William Stumpe was the M.P. for Malmesbury from 1529-1536. He was re-elected in 1547 and was in office in 1552 and had been nominated for sheriff when he died. Matthew King became M.P. for three years before Sir James Stumpe, William’s son took over in 1555.

William Stumpe, the weaver’s son entertained King Henry VIIIth unexpectedly after they had been hunting in Braydon Forest, which reached closer to the town than it does today. This banquet, which is thought to have taken place in the Great Hall of what is now Tower House, was furnished by Stumpe.
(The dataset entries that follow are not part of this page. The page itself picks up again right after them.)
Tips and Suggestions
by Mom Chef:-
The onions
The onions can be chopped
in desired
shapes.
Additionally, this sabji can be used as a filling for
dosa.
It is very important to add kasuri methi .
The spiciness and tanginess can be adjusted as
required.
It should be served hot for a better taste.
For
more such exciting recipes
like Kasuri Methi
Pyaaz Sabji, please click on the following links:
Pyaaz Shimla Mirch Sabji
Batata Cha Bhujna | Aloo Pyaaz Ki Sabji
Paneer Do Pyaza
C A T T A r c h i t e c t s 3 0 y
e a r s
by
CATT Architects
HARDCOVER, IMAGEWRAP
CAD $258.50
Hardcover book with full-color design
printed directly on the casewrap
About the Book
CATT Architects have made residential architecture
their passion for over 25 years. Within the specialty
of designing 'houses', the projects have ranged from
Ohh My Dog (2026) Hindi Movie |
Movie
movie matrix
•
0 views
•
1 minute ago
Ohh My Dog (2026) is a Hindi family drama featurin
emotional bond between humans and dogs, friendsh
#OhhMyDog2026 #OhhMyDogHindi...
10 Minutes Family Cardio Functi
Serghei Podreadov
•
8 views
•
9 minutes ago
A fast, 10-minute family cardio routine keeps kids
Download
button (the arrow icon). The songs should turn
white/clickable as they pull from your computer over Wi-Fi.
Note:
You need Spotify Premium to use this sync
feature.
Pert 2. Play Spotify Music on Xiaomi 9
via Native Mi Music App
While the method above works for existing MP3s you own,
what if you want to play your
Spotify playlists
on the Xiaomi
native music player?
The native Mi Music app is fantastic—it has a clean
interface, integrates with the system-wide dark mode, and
“Stumpe commands his little army of workmen, which he fed daily in his house, to fast one meal until night, which they might easily do without endangering their health, and with the same provision gave the King and his court train (though not so delicious and various) most wholesome and plentiful entertainment."

William Stumpe was a very wealthy man. His looms produced 3000 rolls of broadcloth a year using wool from Cotswold Lions, a special sheep famed for their wool. Tetbury and Cirencester were great dealing centres.

After he had purchased the Abbey he donated the Nave as a parish church, The remaining Abbey buildings were filled with looms – perhaps as many as 20. There were several mills round the town, Wynard, Cowbridge and Posterne were some. Cannops was built near St John’s bridge for fulling cloth to make felt. The finished wool would have left the town by horse and cart and probably by river too.

Sir James Stumpe, William’s son, is buried in St Margaret’s, Westminster. Much of the Stumpe estate survives: Lord Suffolk is a descendant of Stumpe.